Redis Creator Debunks Chinese AI Distillation Claims: Is China Really Just Distilling?
The release of DeepSeek-R1 in January 2025 triggered one of the most peculiar episodes in the recent history of artificial intelligence. Within days of the model becoming widely available, commentary across Western media swung between two poles of disbelief. On one side, observers marveled at the model’s performance, which appeared to match or exceed leading American systems on a range of reasoning benchmarks, and at the reported training cost, allegedly a small fraction of what frontier labs in the United States were spending. On the other side, a louder chorus insisted that this could not be real, that the achievement was impossible, and that the only plausible explanation was theft. Distillation, the technique of training a smaller model to mimic a larger one, became the central accusation. American AI companies, including OpenAI and Microsoft, suggested publicly that DeepSeek had improperly harvested outputs from their systems to train competing models. The narrative was irresistible to many in the technology press: a Chinese firm had reached parity with the American frontier not through its own ingenuity but through some combination of industrial espionage, API abuse, and intellectual property theft. It is a compelling story, and like many compelling stories, it is mostly wrong. To understand why requires looking carefully at what distillation actually is, what evidence has been presented to support the accusations, and what Chinese AI researchers have genuinely built on their own merits.
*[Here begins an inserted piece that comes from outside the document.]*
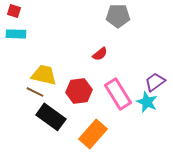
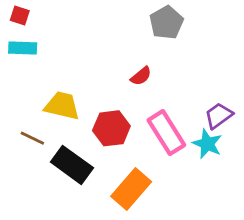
gray pentagon: (118, 16) -> (166, 23), turned -30
brown line: (35, 92) -> (32, 138), moved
Distillation, in the most straightforward sense, is a method of compressing knowledge from a large, expensive model into a smaller, cheaper one. The technique has been a part of machine learning for nearly a decade. The basic idea is intuitive. Imagine a teacher who knows everything about a subject, including the reasoning behind every answer. Now imagine a student who, rather than learning only the final answers on a homework set, also gets to see the teacher’s worked solutions. The student can learn the patterns of reasoning itself, not just the conclusions, and can sometimes even generalize better than the teacher because the worked examples reveal a more abstract form of understanding. In machine learning, the “teacher” is typically a large neural network, sometimes containing hundreds of billions of parameters, and the “student” is a much smaller network that is trained to match not only the final outputs of the teacher but also the softer probability distributions over possible answers that the teacher produces. This is where the term “distillation” comes from: the rich, probabilistic knowledge of the teacher is distilled into the more compact representation of the student.
The original 2015 paper by Geoffrey Hinton and his colleagues introduced the concept, but the idea has since been extended in many directions. One common variant is feature-based distillation, where the student is trained to match the internal representations of the teacher, not just the final outputs. Another is self-distillation, where a model is trained to mimic its own earlier versions to improve consistency. A third is dataset distillation, where the goal is to compress an entire training dataset into a small set of synthetic examples. The technique is used by essentially every major AI lab in the world, including OpenAI itself, which has published research on distillation and uses it to produce smaller, more efficient versions of its flagship models. The GPT-4 family includes distilled variants, and the o-series reasoning models are themselves the result of a process that resembles distillation in many respects, since they are trained on outputs generated by even larger and more capable internal systems.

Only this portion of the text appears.